Deep Dive
1. Deflationary Mechanics (Bullish Impact)
Overview:
WAX has reduced inflation to 3.9% by linking token minting to network utility via its PowerUp model. Increased on-chain activity triggers more burns (e.g., 17 July 2025 tweet), with the supply down 11% YoY.
What this means:
Reduced sell pressure from inflation could lift prices if user growth resumes. However, current weak RSI (41) and -13% 60d returns suggest demand hasn’t yet responded to supply constraints.
2. Web3 Gaming Contraction (Bearish Impact)
Overview:
Daily web3 gaming users fell 17% in Q2 2025, with 300+ dApps shuttering (DappRadar). While WAX leads in transaction volume, its gaming-heavy focus exposes it to sector-wide funding declines (-93% YoY).
What this means:
NFT/metaverse activity – core to WAX’s utility – risks stagnation unless sustainable Play-and-Earn models gain traction. This could delay network effect-driven price rallies.

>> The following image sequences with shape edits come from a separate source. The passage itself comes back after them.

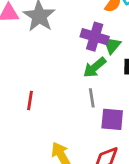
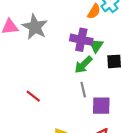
red line: (30, 101) -> (33, 96), turned -56

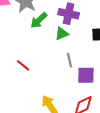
green triangle: (96, 45) -> (62, 34), moved, turned 32
green arrow: (83, 65) -> (39, 20), moved

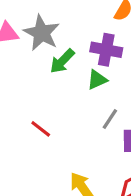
gray line: (69, 60) -> (110, 119), turned 48

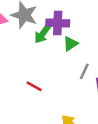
purple cross: (106, 50) -> (58, 23), moved

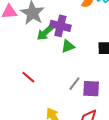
gray line: (84, 71) -> (74, 84), moved

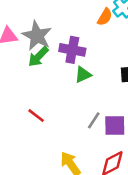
green arrow: (45, 33) -> (38, 57), moved

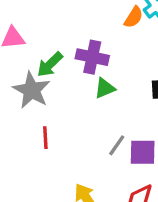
gray star: (37, 36) -> (32, 90), moved
red line: (36, 116) -> (45, 138), turned 48

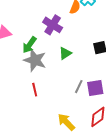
purple cross: (92, 57) -> (53, 25), moved, turned 30
gray star: (32, 90) -> (35, 60), moved

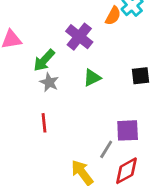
gray star: (35, 60) -> (49, 82), size x0.6
gray line: (79, 87) -> (106, 149), moved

3. Upbit Liquidity Event (Mixed Impact)
Overview:
Upbit suspended WAXP deposits/withdrawals on 5 August for wallet upgrades, potentially disrupting 10-15% of its $2.3M daily volume temporarily.
What this means:
Short-term volatility is likely, but resolved maintenance often restores confidence. Monitor trading volumes post-7 August resumption for signs of Korean market re-engagement.
Conclusion
WAXP’s deflation pivot offers structural upside, but sector headwinds and thin liquidity ($0.0176 price, $78M market cap) amplify volatility risks. Can WAX’s gaming ecosystem outpace the broader web3 downturn? Watch Q3 NFT trading volumes and staking APY trends for demand signals.